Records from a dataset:
#####
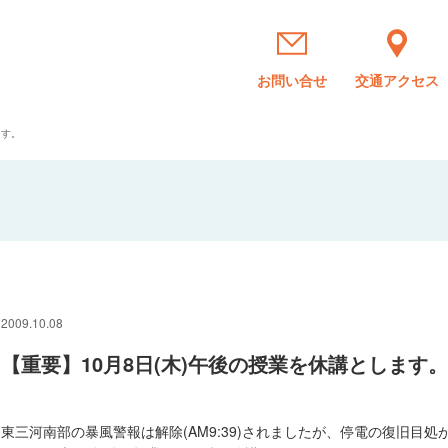
お問い合せ
交通アクセス
ます。
2009.10.08
【重要】10月8日(木)午後の授業を休講とします
東三河南部の暴風警報は解除(AM9:39)されましたが、停電の復旧目処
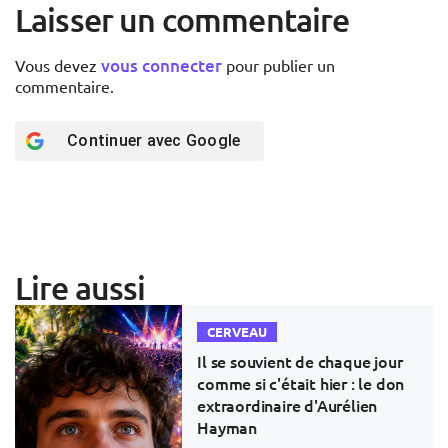
Laisser un commentaire
vous connecter
Vous devez
pour publier un
commentaire.
Continuer avec
Google
Lire aussi
CERVEAU
Il se souvient de chaque jour
comme si c'était hier : le don
extraordinaire d'Aurélien
Hayman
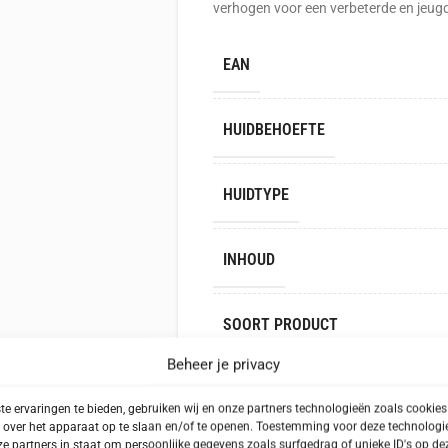
verhogen voor een verbeterde en jeugd
EAN
HUIDBEHOEFTE
HUIDTYPE
INHOUD
SOORT PRODUCT
Beheer je privacy
TOEPASSING
e ervaringen te bieden, gebruiken wij en onze partners technologieën zoals cookie
 over het apparaat op te slaan en/of te openen. Toestemming voor deze technologie
e partners in staat om persoonlijke gegevens zoals surfgedrag of unieke ID's op dez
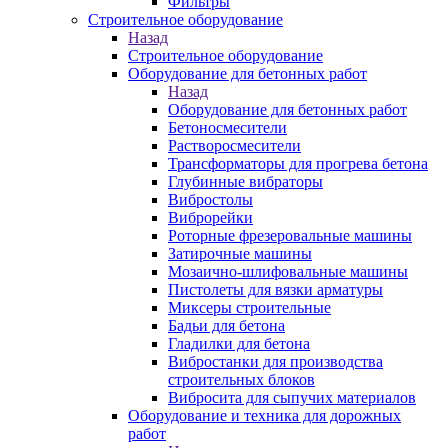
Фильтры
Строительное оборудование
Назад
Строительное оборудование
Оборудование для бетонных работ
Назад
Оборудование для бетонных работ
Бетоносмесители
Растворосмесители
Трансформаторы для прогрева бетона
Глубинные вибраторы
Вибростолы
Виброрейки
Роторные фрезеровальные машины
Затирочные машины
Мозаично-шлифовальные машины
Пистолеты для вязки арматуры
Миксеры строительные
Бадьи для бетона
Гладилки для бетона
Вибростанки для производства
строительных блоков
Вибросита для сыпучих материалов
Оборудование и техника для дорожных
работ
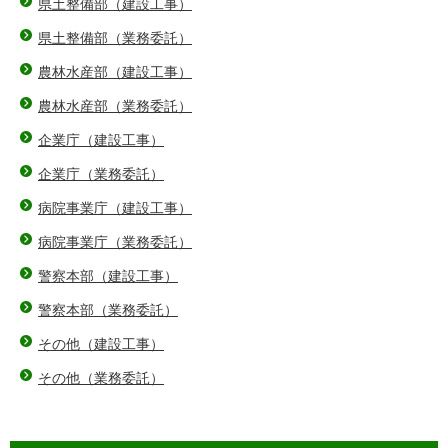
県土整備部（建設工事）
県土整備部（業務委託）
農林水産部（建設工事）
農林水産部（業務委託）
企業庁（建設工事）
企業庁（業務委託）
病院事業庁（建設工事）
病院事業庁（業務委託）
警察本部（建設工事）
警察本部（業務委託）
その他（建設工事）
その他（業務委託）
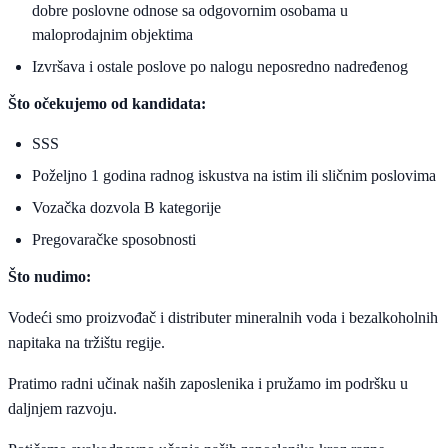
dobre poslovne odnose sa odgovornim osobama u
maloprodajnim objektima
Izvršava i ostale poslove po nalogu neposredno nadređenog
Što očekujemo od kandidata:
SSS
Poželjno 1 godina radnog iskustva na istim ili sličnim poslovima
Vozačka dozvola B kategorije
Pregovaračke sposobnosti
Što nudimo:
Vodeći smo proizvođač i distributer mineralnih voda i bezalkoholnih
napitaka na tržištu regije.
Pratimo radni učinak naših zaposlenika i pružamo im podršku u
daljnjem razvoju.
#####
• _Activity_
The answer consists of the line holding "Pratimo radni učinak" and every line after it up to the end of the records, word for word.

• _Exercise answer_
Pratimo radni učinak naših zaposlenika i pružamo im podršku u
daljnjem razvoju.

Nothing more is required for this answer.